_EXERCISE_
Look for the line that has "Besides our team" in the material below; please repeat it and every line after it, exactly, up to and including the line that has "she falls pregnant or not is a question", and nothing else.

◇ ◇ ◇ ◇

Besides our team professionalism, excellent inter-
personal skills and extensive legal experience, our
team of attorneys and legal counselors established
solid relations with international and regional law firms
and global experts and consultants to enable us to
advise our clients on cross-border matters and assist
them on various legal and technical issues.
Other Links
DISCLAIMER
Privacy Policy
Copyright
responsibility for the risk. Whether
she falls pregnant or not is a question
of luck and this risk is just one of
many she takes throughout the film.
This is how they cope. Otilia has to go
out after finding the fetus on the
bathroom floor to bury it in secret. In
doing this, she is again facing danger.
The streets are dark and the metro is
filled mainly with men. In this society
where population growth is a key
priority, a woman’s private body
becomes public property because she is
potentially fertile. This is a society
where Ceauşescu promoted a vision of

◇ ◇ ◇ ◇

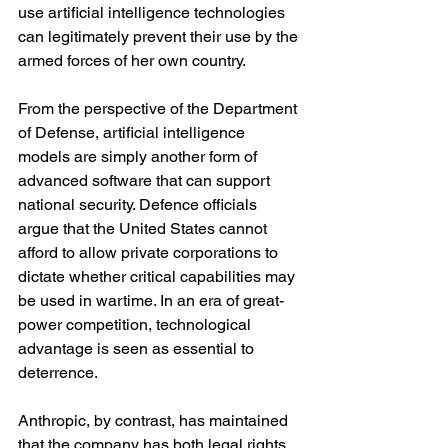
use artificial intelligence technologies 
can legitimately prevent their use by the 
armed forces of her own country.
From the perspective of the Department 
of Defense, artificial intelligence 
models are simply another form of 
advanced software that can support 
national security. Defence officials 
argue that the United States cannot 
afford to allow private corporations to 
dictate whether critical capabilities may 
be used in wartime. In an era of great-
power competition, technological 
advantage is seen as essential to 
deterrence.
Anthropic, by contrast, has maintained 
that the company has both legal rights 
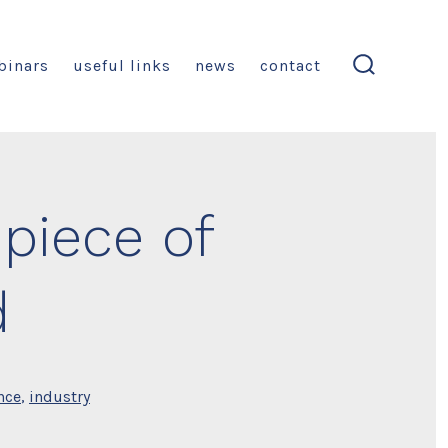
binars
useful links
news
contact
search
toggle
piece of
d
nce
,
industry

◇ ◇ ◇ ◇

_WRITTEN REPLY_
Besides our team professionalism, excellent inter-
personal skills and extensive legal experience, our
team of attorneys and legal counselors established
solid relations with international and regional law firms
and global experts and consultants to enable us to
advise our clients on cross-border matters and assist
them on various legal and technical issues.
Other Links
DISCLAIMER
Privacy Policy
Copyright
responsibility for the risk. Whether
she falls pregnant or not is a question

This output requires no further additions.